Jean-Francois Chouteau, vice president of the Automotive Solution Business Unit, Renesas Electronics, said: “Developing the software solution as part of the Renesas autonomy platform allows customers to take advantage of robust off-the-shelf middleware as well as privileged access to the image quality expertise of our partner MM Solutions.”

“Turnkey ISP solutions that support multiple platforms are essential to achieving excellent camera quality while meeting increasingly shorter time-to-market challenges for front camera, surround view, and other automotive camera applications,” added Ivan Poibrenski, managing director of MM Solutions.
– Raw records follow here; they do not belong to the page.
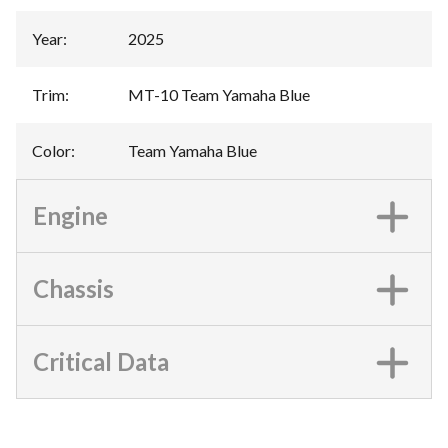
Year
:
2025
Trim
:
MT-10 Team Yamaha Blue
Color
:
Team Yamaha Blue
Engine
Chassis
Critical Data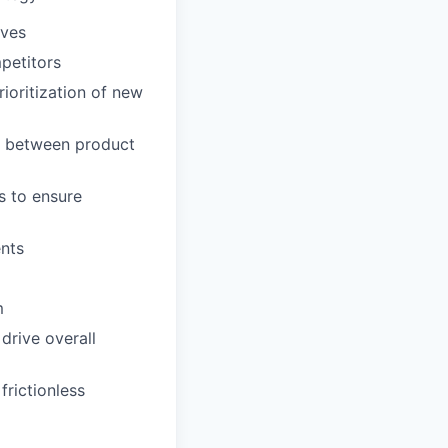
ives
petitors
ioritization of new
p between product
s to ensure
ents
m
drive overall
frictionless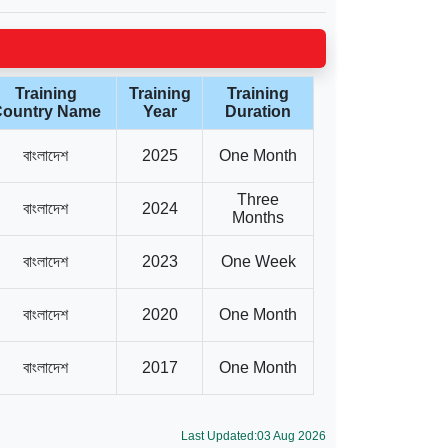
Training
Training
Training
ountry Name
Year
Duration
বাংলাদেশ
2025
One Month
Three
বাংলাদেশ
2024
Months
বাংলাদেশ
2023
One Week
বাংলাদেশ
2020
One Month
বাংলাদেশ
2017
One Month
Last Updated:03 Aug 2026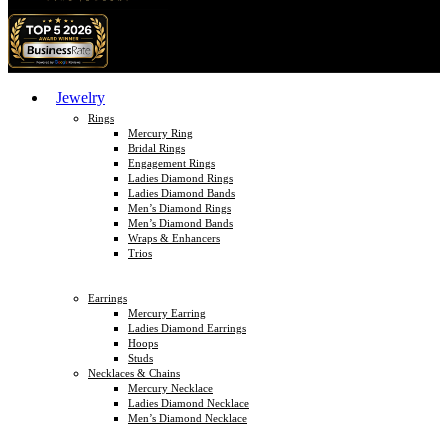
Jewelry
Rings
Mercury Ring
Bridal Rings
Engagement Rings
Ladies Diamond Rings
Ladies Diamond Bands
Men’s Diamond Rings
Men’s Diamond Bands
Wraps & Enhancers
Trios
Earrings
Mercury Earring
Ladies Diamond Earrings
Hoops
Studs
Necklaces & Chains
Mercury Necklace
Ladies Diamond Necklace
Men’s Diamond Necklace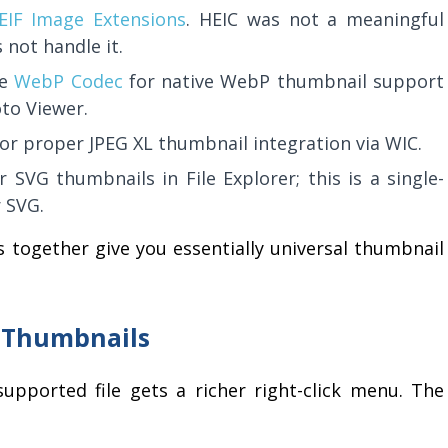
EIF Image Extensions
. HEIC was not a meaningful
not handle it.
he
WebP Codec
for native WebP thumbnail support
to Viewer.
or proper JPEG XL thumbnail integration via WIC.
 SVG thumbnails in File Explorer; this is a single-
r SVG.
 together give you essentially universal thumbnail
d Thumbnails
upported file gets a richer right-click menu. The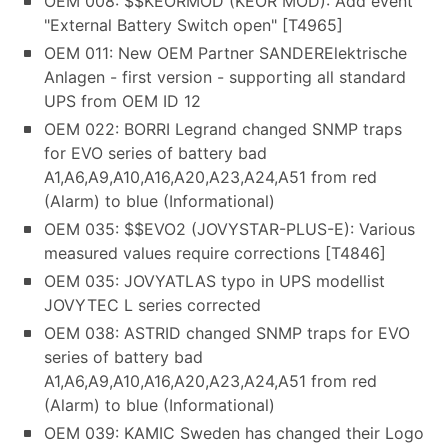
OEM 008: $$KEORMOD (KEOR MOD): Add event
"External Battery Switch open" [T4965]
OEM 011: New OEM Partner SANDERElektrische
Anlagen - first version - supporting all standard
UPS from OEM ID 12
OEM 022: BORRI Legrand changed SNMP traps
for EVO series of battery bad
A1,A6,A9,A10,A16,A20,A23,A24,A51 from red
(Alarm) to blue (Informational)
OEM 035: $$EVO2 (JOVYSTAR-PLUS-E): Various
measured values require corrections [T4846]
OEM 035: JOVYATLAS typo in UPS modellist
JOVYTEC L series corrected
OEM 038: ASTRID changed SNMP traps for EVO
series of battery bad
A1,A6,A9,A10,A16,A20,A23,A24,A51 from red
(Alarm) to blue (Informational)
OEM 039: KAMIC Sweden has changed their Logo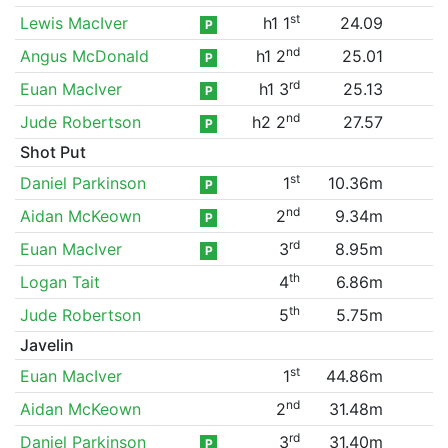
st
Lewis MacIver
h1 1
24.09
P
nd
Angus McDonald
h1 2
25.01
P
rd
Euan MacIver
h1 3
25.13
P
nd
Jude Robertson
h2 2
27.57
P
Shot Put
st
Daniel Parkinson
1
10.36m
P
nd
Aidan McKeown
2
9.34m
P
rd
Euan MacIver
3
8.95m
P
th
Logan Tait
4
6.86m
th
Jude Robertson
5
5.75m
Javelin
st
Euan MacIver
1
44.86m
nd
Aidan McKeown
2
31.48m
rd
Daniel Parkinson
3
31.40m
P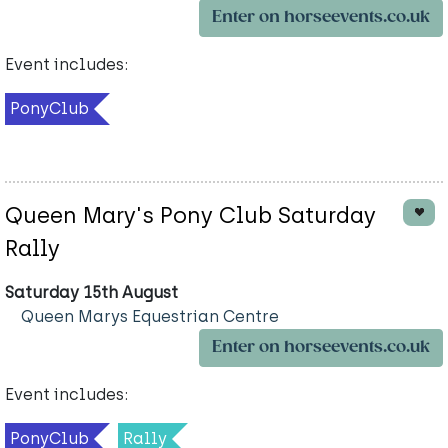
Enter on horseevents.co.uk
Event includes:
PonyClub
Queen Mary's Pony Club Saturday
Rally
Saturday 15th August
Queen Marys Equestrian Centre
Enter on horseevents.co.uk
Event includes:
PonyClub
Rally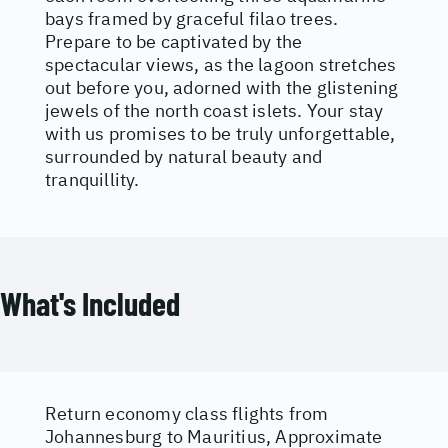
bays framed by graceful filao trees.
Prepare to be captivated by the
spectacular views, as the lagoon stretches
out before you, adorned with the glistening
jewels of the north coast islets. Your stay
with us promises to be truly unforgettable,
surrounded by natural beauty and
tranquillity.
What's Included
Return economy class flights from
Johannesburg to Mauritius, Approximate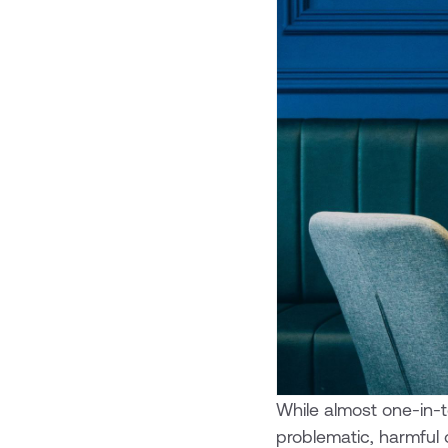
While almost one-in-t
problematic, harmful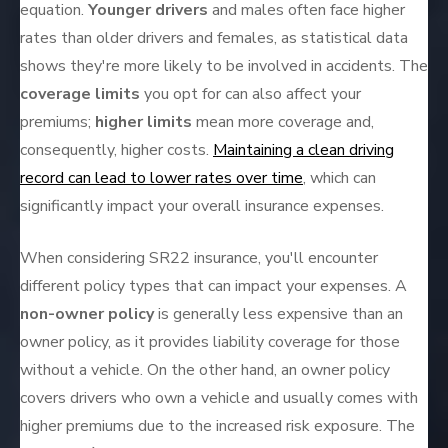
equation.
Younger drivers
and males often face higher
rates than older drivers and females, as statistical data
shows they're more likely to be involved in accidents. The
coverage limits
you opt for can also affect your
premiums;
higher limits
mean more coverage and,
consequently, higher costs.
Maintaining a clean driving
record can lead to lower rates over time
, which can
significantly impact your overall insurance expenses.
When considering SR22 insurance, you'll encounter
different policy types that can impact your expenses. A
non-owner policy
is generally less expensive than an
owner policy, as it provides liability coverage for those
without a vehicle. On the other hand, an owner policy
covers drivers who own a vehicle and usually comes with
higher premiums due to the increased risk exposure. The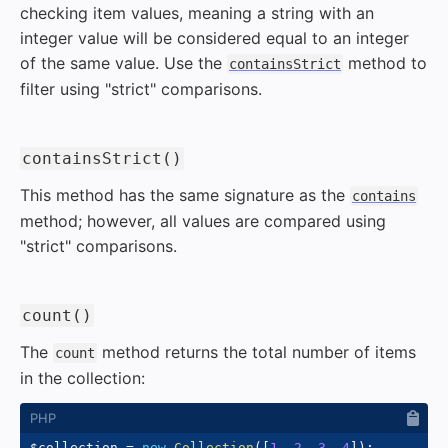
checking item values, meaning a string with an
integer value will be considered equal to an integer
of the same value. Use the
method to
containsStrict
filter using "strict" comparisons.
#
containsStrict()
This method has the same signature as the
contains
method; however, all values are compared using
"strict" comparisons.
#
count()
The
method returns the total number of items
count
in the collection:
$collection
=
new
Collection
(
[
1
,
2
,
3
,
4
]
)
;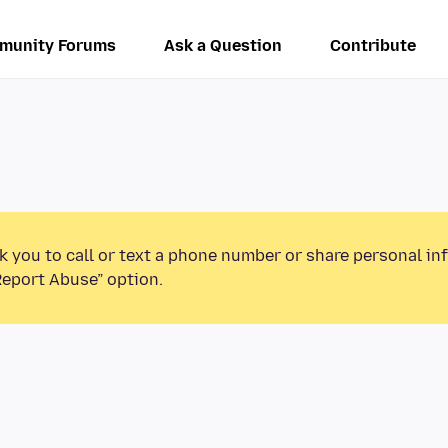
munity Forums
Ask a Question
Contribute
k you to call or text a phone number or share personal in
Report Abuse” option.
“Achieving high dynamic range and LED flicker mitigation simultaneously is the key challenge for ADAS camera systems,” said Tsutomu Haruta, deputy senior general manager, Sony Semiconductor Solutions. “The combination of Renesas’ ISP solution and Sony’s image sensors enables our automotive customers to . . . realise a superior image quality.”

Mass production of the Renesas R-Car V3M and R-Car V3H SoCs is scheduled to begin Q2 2019 and Q3 2019, respectively. The AutoCDK from MM Solutions will be available in November 2018.

 Renesas will demonstrate the Open ISP using the Renesas R-Car V3M, MM Solutions’ AutoCDK, and Sony’s IMX390 image sensor in booth 6 at AutoSens 2018, September 17-20, 2018, Brussels, Belgium.